Yoongi'nin sevimli suratı aklına gelince güldü Hoseok. En çok da minik burnunu öpmeyi özlemişti sevgilisinin. Kavuşur kavuşmaz ilk yapacağı şey o minik burnunu ısırmak olacaktı.
Odanın içinde bir hoparlör cızırdadı ve boğuk bir ses konuşmaya başladı. Sevgilisinin sesiydi bu. Yoongi onu bulmuş muydu yoksa?
"Hoseok? Beni duyuyor musun?" Yoongi'nin sesi gayet düzdü. 2 gündür ayrıydılar ve özlemiyle yanıp tutuştuğu sevgilisi, neden onu kurtarmak yerine hoparlörden sesleniyordu?

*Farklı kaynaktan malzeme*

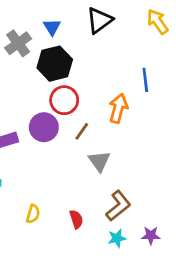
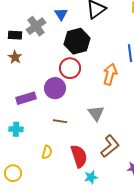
black hexagon: (55, 64) -> (77, 41), moved
brown line: (82, 131) -> (60, 121), moved, turned 64
red semicircle: (76, 219) -> (79, 156), size x1.6
cyan star: (117, 238) -> (91, 177), moved

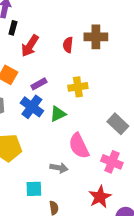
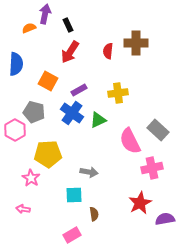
black rectangle: (13, 28) -> (68, 25), moved, turned -40
pink semicircle: (79, 146) -> (130, 141), moved
pink cross: (112, 162) -> (152, 168), turned -35
gray arrow: (59, 168) -> (89, 172), moved

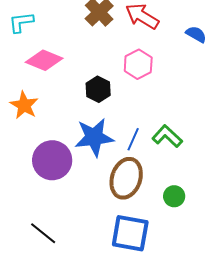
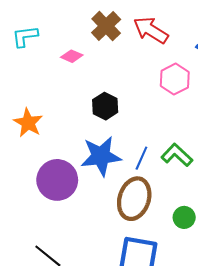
pink diamond: (44, 60) -> (72, 56), moved, size x0.6
pink hexagon: (138, 64) -> (175, 79), moved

Bantın arkasından homurdandığında biri hızla bantı çekip çıkarmıştı. Dudaklarının üstündeki derinin soyulduğuna yemin edebilirdi Hoseok. Acısı içine oturmuştu resmen. Zar zor konuşmaya çalıştı ama ses telleri buna izin vermiyordu.
"Yoongi, aşkım? Kurtar beni. Buradayım."demişti Hoseok. Bir an önce buradan kurtulup boynuna atlamak istiyordu. Mandalina kokan boynuna gömmek istiyordu kafasını.
"Hayır Hoseok, seni kurtarmayacağım. Seni buraya ben kapattım. Ellerini, ayaklarını ben bağladım. Seni sevmiyorum Hoseok. Ben Hyunjin'i seviyorum. Ah, Hyunjin! Canım sevgilim. Onunla arama girdin, Hoseok. Senden nefret ediyorum." Yoongi'nin sesindeki nefreti iliklerine kadar hissediyordu Hoseok. Daha dün gözlerine aşkla bakan adam nasıl olmuştu da böyle öfkeyle dolup taşmıştı.
İtiraz ediyordu Hoseok. Kabul etmiyordu bu söylenenleri. O Yoongi'yi seviyordu, Yoongi de onu. Evlenmişlerdi onlar. Bunlar doğru olamazdı. "Bu sen değilsin Yoongi. Benim sevdiğim adam bu değil. Yalan söylüyorsun!" Gözlerinden yaşlar firar olmuştu Hoseok'un. O kadar çok ağlıyordu ki gözündeki bez parçası bile ıslanmıştı.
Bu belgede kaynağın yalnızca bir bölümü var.